GOAL OF THE EXERCISE: Count the lines below that hold the string "наличии". Give only that number.
((
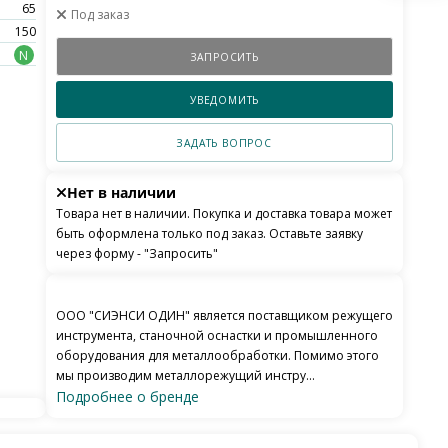
65
Под заказ
150
N
ЗАПРОСИТЬ
УВЕДОМИТЬ
ЗАДАТЬ ВОПРОС
Нет в наличии
Товара нет в наличии. Покупка и доставка товара может
быть оформлена только под заказ. Оставьте заявку
через форму - "Запросить"
ООО "СИЭНСИ ОДИН" является поставщиком режущего
инструмента, станочной оснастки и промышленного
оборудования для металлообработки. Помимо этого
мы производим металлорежущий инстру...
Подробнее о бренде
))
ANSWER SECTION: 2